Closer Consideration of Athletes’ Expectations
“Athletes are the “raison d’être” of the sport system. Therefore, in order to maintain the integrity and value of our sport, it is critical that the sport experience be positive for athletes. FINA’s events prioritize a necessary platform for athletes to perform at their highest level and to receive the credit and exposure required to sustain our sporting system. This will allow our sport to professionalise and will empower our athletes, magnify the opportunities of our organisation. Athletes, therefore, should be part of this Working Group.”
Increase Prize Money; Reduce Expenditure
“There is a concern that event costs are increasing at a rate that does not match the quality out-put of these events. The Reform Committee considers that FINA must actively consider the costs of its events with a “quality over quantity” analysis.”
Pillars 4, 5, & 6: Communication; Digital Information; Safeguarding, Medical & Equity
“At the outset, the Reform Committee considers that FINA should do a better job of telling the stories of its Athletes. As set out below, a new digital strategy should also be implemented that could bring FINA’s communication approach within modern times.”

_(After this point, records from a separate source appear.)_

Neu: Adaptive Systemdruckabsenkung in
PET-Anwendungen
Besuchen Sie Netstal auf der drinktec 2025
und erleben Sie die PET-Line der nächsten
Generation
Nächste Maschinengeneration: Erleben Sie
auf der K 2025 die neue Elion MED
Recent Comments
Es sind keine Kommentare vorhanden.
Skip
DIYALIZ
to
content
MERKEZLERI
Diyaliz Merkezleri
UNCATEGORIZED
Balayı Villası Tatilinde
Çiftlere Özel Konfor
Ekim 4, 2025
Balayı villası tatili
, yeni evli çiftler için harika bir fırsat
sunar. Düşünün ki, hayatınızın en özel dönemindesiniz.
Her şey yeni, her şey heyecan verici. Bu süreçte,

“…the Reform Committee is mindful to note that FINA’s historical “no communication communication” approach with its members, partners, Athletes and the media must immediately cease. And when it communicated, its outward communication on important matters such as eligibility during the period of the Olympic Games was littered with misleading and incorrect information. A functioning communication strategy must be implored with a strong focus on reactivity, and a clear and concise written communication approach.”

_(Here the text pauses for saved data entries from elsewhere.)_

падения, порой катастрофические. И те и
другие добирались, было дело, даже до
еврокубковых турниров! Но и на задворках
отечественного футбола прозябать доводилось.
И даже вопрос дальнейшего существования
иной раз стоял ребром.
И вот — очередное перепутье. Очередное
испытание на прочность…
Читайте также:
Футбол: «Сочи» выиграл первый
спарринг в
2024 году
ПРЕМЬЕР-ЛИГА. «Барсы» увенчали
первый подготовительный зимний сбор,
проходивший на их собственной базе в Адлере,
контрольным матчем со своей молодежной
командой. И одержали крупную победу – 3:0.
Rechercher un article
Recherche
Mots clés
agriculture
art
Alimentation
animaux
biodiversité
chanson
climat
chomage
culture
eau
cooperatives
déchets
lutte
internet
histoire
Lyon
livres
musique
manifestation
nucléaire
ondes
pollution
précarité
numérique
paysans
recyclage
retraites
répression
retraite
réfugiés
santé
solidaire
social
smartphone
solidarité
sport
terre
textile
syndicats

“Compared to other sports, FINA offers a poor digital user experience to watch and interact during its events. This issue is mainly related to the technological solutions, which should be implemented to enrich the user experience during live events. The TV production is also affected by this lack of innovation.”

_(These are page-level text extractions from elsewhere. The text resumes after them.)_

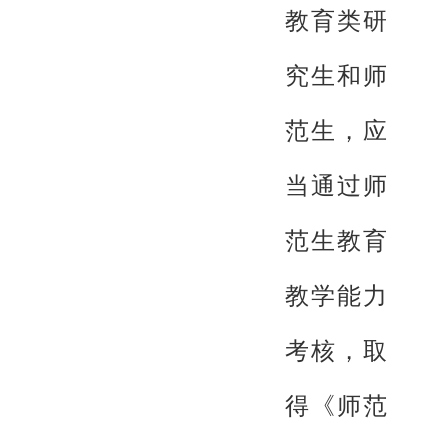
教育类研
究生和师
范生，应
当通过师
范生教育
教学能力
考核，取
得《师范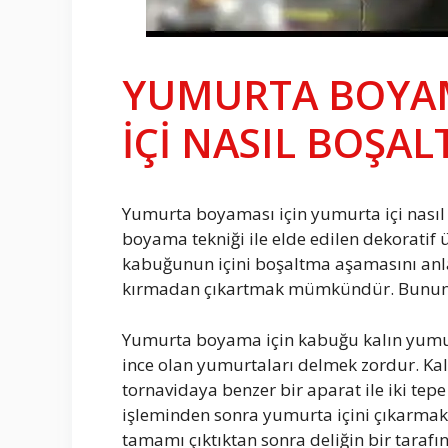
YUMURTA BOYAM
İÇİ NASIL BOŞAL
Yumurta boyaması için yumurta içi nasıl b
boyama tekniği ile elde edilen dekoratif
kabuğunun içini boşaltma aşamasını anl
kırmadan çıkartmak mümkündür. Bunun iç
Yumurta boyama için kabuğu kalın yumurt
ince olan yumurtaları delmek zordur. Kal
tornavidaya benzer bir aparat ile iki tepe
işleminden sonra yumurta içini çıkarmak i
tamamı çıktıktan sonra deliğin bir tara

Safeguarding, Medical and Equity
“Every Aquatic athlete, irrespective of age and status, deserves to train and compete in an environment free from unwarranted physical and psychological stresses such as harassment and abuse. Protections against many of these stresses and abuses are set out in the FINA Rules on the Protection from Harassment and Abuse. There are, however, mental stresses that are self-inflicted or not caused by a third person, but rather inherent to the nature of competitive sport and the enormous pressures that follow.”
“The Reform Committee suggests that FINA consider the implementation of a mental health and support program to address mental health aspects across its aquatic disciplines.”